Bangladesh's economy is facing intensifying pressure from a deepening revenue crisis, persistently high inflation and growing global uncertainty, casting fresh doubt over the country's ability to sustain growth and fiscal stability ahead of its post-LDC transition.
Latest government figures reveal that the country's revenue shortfall ballooned to nearly Tk 98,000 crore during the first nine months of the current fiscal year, exposing widening weaknesses in public finances at a time when inflation continues hovering near 9 per cent and external shocks are eroding household purchasing power and business confidence.
Economists warn that without urgent fiscal reforms and stronger governance, the country could face mounting pressure from rising borrowing costs, weaker public expenditure and shrinking development capacity in the coming months.
According to the latest statistics released by the National Board of Revenue (NBR), revenue collection during July-March of FY2025-26 reached Tk 287,862 crore against a revised target of Tk 385,852 crore, leaving a massive deficit of Tk 97,990 crore.
The shortfall has already surpassed the entire previous fiscal year's deficit by Tk 5,364 crore. In FY2024-25, the revenue gap stood at Tk 92,626 crore.
The situation deteriorated sharply in March alone, when revenue collection missed the monthly target by nearly Tk 26,500 crore. Revenue growth during the month rose by only 2.67 per cent compared with the same period a year earlier, signalling a significant slowdown in overall economic activity.
The biggest setback came from income tax collection. Against a nine-month target of Tk 139,118 crore, the NBR managed to collect only Tk 98,501 crore, leaving a staggering shortfall of Tk 40,617 crore.
VAT earnings also remained far below expectations, with collection reaching Tk 109,138 crore against a target of Tk 143,538 crore, creating a deficit of Tk 34,400 crore.

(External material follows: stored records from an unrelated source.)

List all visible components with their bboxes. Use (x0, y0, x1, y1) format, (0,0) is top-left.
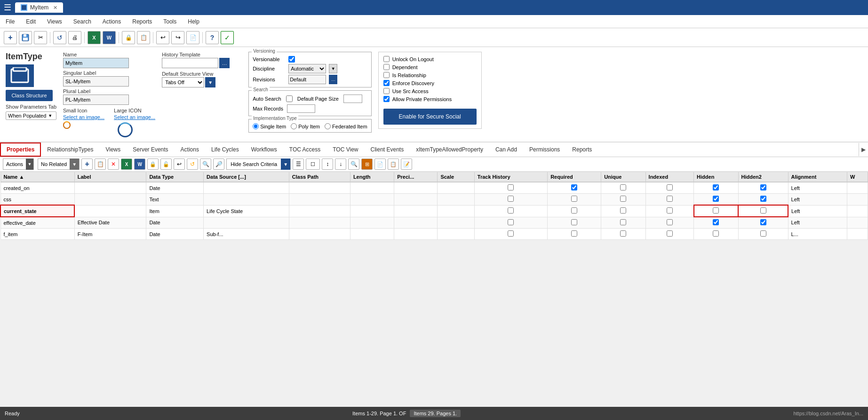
list-view-button[interactable]: ☰ (293, 158, 304, 170)
cell-hidden[interactable] (694, 205, 738, 217)
lock-sub-button[interactable]: 🔒 (147, 158, 159, 170)
toolbar-add-button[interactable]: + (4, 31, 17, 44)
tabs-more-arrow[interactable]: ▶ (859, 143, 868, 156)
col-required[interactable]: Required (548, 172, 601, 182)
tab-client-events[interactable]: Client Events (364, 143, 410, 156)
discipline-select[interactable]: Automatic (288, 64, 326, 73)
menu-file[interactable]: File (4, 17, 16, 26)
col-label[interactable]: Label (74, 172, 146, 182)
grid-button[interactable]: ⊞ (361, 158, 373, 170)
col-scale[interactable]: Scale (438, 172, 474, 182)
cell-hidden[interactable] (694, 229, 738, 240)
cell-track-history[interactable] (474, 205, 547, 217)
cell-unique[interactable] (601, 217, 645, 229)
cell-indexed[interactable] (645, 229, 694, 240)
cell-required[interactable] (548, 217, 601, 229)
export-excel-button[interactable]: X (121, 158, 132, 170)
col-w[interactable]: W (847, 172, 868, 182)
col-unique[interactable]: Unique (601, 172, 645, 182)
toolbar-cut-button[interactable]: ✂ (34, 31, 47, 44)
cell-hidden2[interactable] (738, 229, 788, 240)
export-word-button[interactable]: W (134, 158, 145, 170)
undo-sub-button[interactable]: ↩ (174, 158, 185, 170)
cell-hidden2[interactable] (738, 194, 788, 206)
cell-hidden[interactable] (694, 217, 738, 229)
history-template-browse-button[interactable]: … (219, 58, 230, 68)
history-template-input[interactable] (162, 58, 218, 68)
no-related-dropdown[interactable]: No Related ▼ (38, 158, 80, 170)
class-structure-button[interactable]: Class Structure (6, 90, 53, 101)
no-related-arrow-icon[interactable]: ▼ (70, 158, 79, 170)
impl-poly-radio-label[interactable]: Poly Item (291, 123, 320, 129)
default-structure-arrow-button[interactable]: ▼ (205, 77, 215, 87)
tab-reports[interactable]: Reports (566, 143, 598, 156)
is-relationship-checkbox[interactable] (383, 72, 390, 78)
impl-single-radio[interactable] (253, 123, 259, 129)
tab-life-cycles[interactable]: Life Cycles (205, 143, 245, 156)
cell-hidden[interactable] (694, 194, 738, 206)
toolbar-paste-button[interactable]: 📄 (186, 31, 199, 44)
tab-toc-view[interactable]: TOC View (326, 143, 364, 156)
sort-button[interactable]: ↕ (322, 158, 333, 170)
is-relationship-label[interactable]: Is Relationship (383, 72, 477, 78)
hamburger-icon[interactable]: ☰ (4, 2, 11, 13)
auto-search-checkbox[interactable] (286, 95, 293, 102)
col-alignment[interactable]: Alignment (788, 172, 847, 182)
default-page-size-input[interactable] (343, 95, 362, 103)
impl-federated-radio[interactable] (325, 123, 331, 129)
toolbar-save-button[interactable] (19, 31, 32, 44)
toolbar-undo-button[interactable]: ↩ (156, 31, 169, 44)
hide-search-criteria-dropdown[interactable]: Hide Search Criteria ▼ (226, 158, 291, 170)
cell-required[interactable] (548, 229, 601, 240)
unlock-on-logout-label[interactable]: Unlock On Logout (383, 56, 477, 62)
paste2-button[interactable]: 📋 (388, 158, 399, 170)
cell-track-history[interactable] (474, 217, 547, 229)
col-precision[interactable]: Preci... (394, 172, 438, 182)
cell-required[interactable] (548, 194, 601, 206)
use-src-access-checkbox[interactable] (383, 88, 390, 94)
singular-input[interactable] (63, 76, 129, 87)
redo-sub-button[interactable]: ↺ (187, 158, 198, 170)
toolbar-lock-button[interactable]: 🔒 (122, 31, 135, 44)
tab-server-events[interactable]: Server Events (127, 143, 174, 156)
large-icon-link[interactable]: Select an image... (114, 114, 155, 120)
toolbar-redo-button[interactable]: ↪ (171, 31, 184, 44)
impl-single-radio-label[interactable]: Single Item (253, 123, 286, 129)
when-populated-dropdown[interactable]: When Populated ▼ (6, 111, 56, 120)
filter-button[interactable]: ☐ (306, 158, 320, 170)
cell-hidden2[interactable] (738, 182, 788, 194)
cell-name[interactable]: created_on (0, 182, 74, 194)
dependent-label[interactable]: Dependent (383, 64, 477, 70)
toolbar-check-button[interactable]: ✓ (221, 31, 234, 44)
revisions-browse-button[interactable]: … (329, 75, 337, 84)
search-sub-button[interactable]: 🔍 (200, 158, 211, 170)
enforce-discovery-label[interactable]: Enforce Discovery (383, 80, 477, 86)
impl-federated-radio-label[interactable]: Federated Item (325, 123, 367, 129)
cell-indexed[interactable] (645, 194, 694, 206)
plural-input[interactable] (63, 95, 129, 105)
versionable-checkbox[interactable] (288, 56, 295, 63)
cell-indexed[interactable] (645, 205, 694, 217)
discipline-arrow-button[interactable]: ▼ (329, 64, 337, 73)
menu-help[interactable]: Help (186, 17, 201, 26)
tab-views[interactable]: Views (99, 143, 127, 156)
cell-name[interactable]: current_state (0, 205, 74, 217)
cell-name[interactable]: css (0, 194, 74, 206)
col-track-history[interactable]: Track History (474, 172, 547, 182)
col-hidden2[interactable]: Hidden2 (738, 172, 788, 182)
impl-poly-radio[interactable] (291, 123, 297, 129)
cell-hidden2[interactable] (738, 205, 788, 217)
cell-indexed[interactable] (645, 217, 694, 229)
toolbar-help-button[interactable]: ? (206, 31, 219, 44)
cell-name[interactable]: f_item (0, 229, 74, 240)
toolbar-word-button[interactable]: W (103, 31, 116, 44)
revisions-input[interactable] (288, 75, 326, 84)
tab-can-add[interactable]: Can Add (489, 143, 523, 156)
unlock-on-logout-checkbox[interactable] (383, 56, 390, 62)
allow-private-permissions-label[interactable]: Allow Private Permissions (383, 96, 477, 102)
col-data-source[interactable]: Data Source [...] (204, 172, 289, 182)
toolbar-copy-button[interactable]: 📋 (137, 31, 150, 44)
small-icon-link[interactable]: Select an image... (63, 114, 104, 120)
menu-edit[interactable]: Edit (24, 17, 38, 26)
col-data-type[interactable]: Data Type (146, 172, 204, 182)
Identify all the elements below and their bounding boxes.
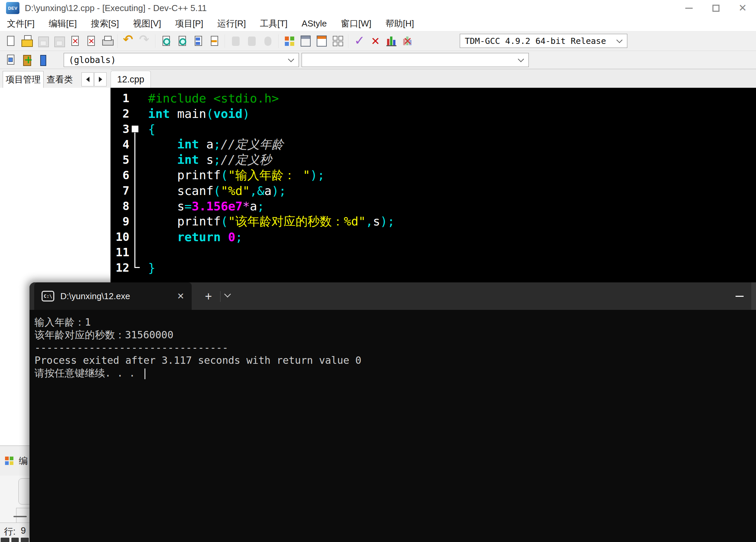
- close-file-button[interactable]: [67, 33, 83, 49]
- goto-line-button[interactable]: [206, 33, 223, 49]
- print-button[interactable]: [99, 33, 115, 49]
- fold-line: [134, 137, 135, 152]
- line-number: 4: [111, 138, 129, 151]
- editor-tab-12cpp[interactable]: 12.cpp: [111, 71, 151, 88]
- run-icon: [246, 35, 258, 47]
- tab-scroll-left-button[interactable]: [81, 72, 94, 86]
- fold-line: [134, 214, 135, 229]
- toolbar-separator: [348, 35, 349, 48]
- open-file-button[interactable]: [19, 33, 35, 49]
- fold-line: [134, 183, 135, 198]
- compile-icon: [230, 35, 242, 47]
- replace-button[interactable]: [190, 33, 206, 49]
- terminal-line-0: 输入年龄：1: [35, 316, 756, 329]
- line-number: 5: [111, 153, 129, 166]
- menu-item-2[interactable]: 搜索[S]: [84, 16, 126, 31]
- tab-class-view[interactable]: 查看类: [44, 71, 75, 88]
- project-window-button[interactable]: [298, 33, 314, 49]
- fold-line-end: [134, 267, 140, 268]
- code-line-4: 4 int a;//定义年龄: [111, 137, 756, 152]
- fold-column: [129, 214, 141, 229]
- save-all-icon: [53, 35, 65, 47]
- fold-column[interactable]: [129, 121, 141, 137]
- compiler-tab-label[interactable]: 编: [19, 455, 28, 467]
- new-file-button[interactable]: [3, 33, 19, 49]
- cmd-icon: C:\: [42, 291, 54, 301]
- find-button[interactable]: [158, 33, 174, 49]
- compiler-select[interactable]: TDM-GCC 4.9.2 64-bit Release: [460, 34, 627, 48]
- menu-item-0[interactable]: 文件[F]: [0, 16, 42, 31]
- code-line-11: 11: [111, 245, 756, 260]
- close-button[interactable]: ✕: [729, 0, 756, 16]
- fold-marker-icon[interactable]: [132, 126, 138, 132]
- app-icon: DEV: [6, 2, 19, 14]
- abort-compilation-button[interactable]: [367, 33, 383, 49]
- find-in-files-icon: [176, 35, 188, 47]
- minimize-button[interactable]: [676, 0, 702, 16]
- delete-profiling-icon: [401, 35, 414, 47]
- class-browser-select[interactable]: (globals): [64, 53, 299, 67]
- profile-analysis-button[interactable]: [383, 33, 399, 49]
- line-number: 6: [111, 168, 129, 182]
- terminal-tab[interactable]: C:\ D:\yunxing\12.exe ✕: [34, 282, 192, 310]
- maximize-button[interactable]: [702, 0, 729, 16]
- menu-item-7[interactable]: AStyle: [295, 16, 334, 31]
- code-line-9: 9 printf("该年龄对应的秒数：%d",s);: [111, 214, 756, 229]
- delete-profiling-button[interactable]: [399, 33, 416, 49]
- code-text: printf("输入年龄： ");: [141, 167, 325, 184]
- menu-item-1[interactable]: 编辑[E]: [42, 16, 84, 31]
- toolbar-separator: [155, 35, 156, 48]
- configure-layout-button[interactable]: [330, 33, 346, 49]
- tab-project-manager-label: 项目管理: [6, 74, 41, 85]
- menu-item-8[interactable]: 窗口[W]: [334, 16, 378, 31]
- member-select[interactable]: [302, 53, 529, 67]
- terminal-edge: [751, 282, 756, 310]
- goto-bookmark-button[interactable]: [35, 52, 51, 68]
- fold-line: [134, 198, 135, 214]
- code-line-12: 12}: [111, 260, 756, 275]
- code-text: scanf("%d",&a);: [141, 184, 286, 198]
- code-text: int main(void): [141, 107, 250, 121]
- terminal-new-tab-button[interactable]: +: [201, 289, 216, 304]
- save-file-icon: [37, 35, 49, 47]
- terminal-minimize-button[interactable]: [730, 282, 749, 310]
- editor-tab-label: 12.cpp: [117, 74, 144, 85]
- find-in-files-button[interactable]: [174, 33, 190, 49]
- tab-scroll-right-button[interactable]: [94, 72, 107, 86]
- syntax-check-button[interactable]: [351, 33, 367, 49]
- tab-project-manager[interactable]: 项目管理: [3, 71, 44, 88]
- menu-item-6[interactable]: 工具[T]: [253, 16, 295, 31]
- line-number: 12: [111, 261, 129, 274]
- compile-and-run-button: [260, 33, 276, 49]
- minimize-icon: [685, 8, 693, 9]
- fold-column: [129, 229, 141, 245]
- menu-item-3[interactable]: 视图[V]: [126, 16, 168, 31]
- open-file-icon: [21, 35, 33, 47]
- close-all-icon: [85, 35, 97, 47]
- project-options-button[interactable]: [314, 33, 330, 49]
- terminal-title-bar[interactable]: C:\ D:\yunxing\12.exe ✕ +: [29, 282, 756, 310]
- terminal-dropdown-icon[interactable]: [224, 291, 231, 297]
- line-number: 7: [111, 184, 129, 197]
- secondary-toolbar: (globals): [0, 51, 756, 69]
- terminal-minimize-icon: [736, 296, 744, 297]
- project-window-icon: [300, 35, 312, 47]
- menu-item-4[interactable]: 项目[P]: [168, 16, 210, 31]
- new-project-button[interactable]: [281, 33, 298, 49]
- fold-column: [129, 245, 141, 260]
- toggle-bookmark-button[interactable]: [19, 52, 35, 68]
- left-arrow-icon: [86, 77, 89, 82]
- goto-bookmark-icon: [37, 54, 49, 66]
- insert-icon: [5, 54, 17, 66]
- close-all-button[interactable]: [83, 33, 99, 49]
- menu-item-9[interactable]: 帮助[H]: [378, 16, 421, 31]
- maximize-icon: [712, 5, 719, 12]
- clipped-text-fragment: [21, 538, 29, 542]
- undo-button[interactable]: [121, 33, 137, 49]
- terminal-output[interactable]: 输入年龄：1该年龄对应的秒数：31560000-----------------…: [29, 310, 756, 542]
- menu-item-5[interactable]: 运行[R]: [210, 16, 253, 31]
- code-line-8: 8 s=3.156e7*a;: [111, 198, 756, 214]
- code-line-6: 6 printf("输入年龄： ");: [111, 167, 756, 183]
- terminal-tab-close-icon[interactable]: ✕: [177, 291, 184, 301]
- insert-button[interactable]: [3, 52, 19, 68]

Meanwhile, customs revenue fell short by Tk 22,973 crore after collecting Tk 80,223 crore against a target of Tk 103,196 crore amid sluggish imports, weak industrial demand and continued dollar shortages.
Despite the widening fiscal gap, overall revenue collection still posted an 11.15 per cent year-on-year growth, largely driven by higher nominal prices and moderate recovery in imports.
The deteriorating revenue performance comes as Bangladesh faces slowing economic growth and mounting cost-of-living pressure.
The Asian Development Bank (ADB) has projected Bangladesh's GDP growth at 4.0 per cent for FY2025-26, while the World Bank expects slightly higher growth of 4.6 per cent. Both institutions, however, expect moderate recovery in FY2026-27, forecasting growth between 4.7 per cent and 6.1 per cent depending on political stability, reform progress and global economic conditions.
Inflation remains one of the economy's biggest threats. Economists expect average inflation to remain close to 9 per cent through 2026, further squeezing real incomes and consumer spending.
The World Bank has warned that the ongoing Middle East conflict and volatility in global commodity markets could push another 1.2 million Bangladeshis below the poverty line this year as food, fuel and transport costs continue to rise.
Policy analysts say weak revenue mobilisation has now emerged as one of the most serious structural threats to Bangladesh's economic stability. The country's tax-GDP ratio remains below 7 per cent - among the lowest in Asia - reflecting long-standing weaknesses in tax administration, compliance and governance.
Economists argue that Bangladesh's tax system still depends heavily on a narrow base of compliant taxpayers while a vast informal economy remains largely outside the tax net.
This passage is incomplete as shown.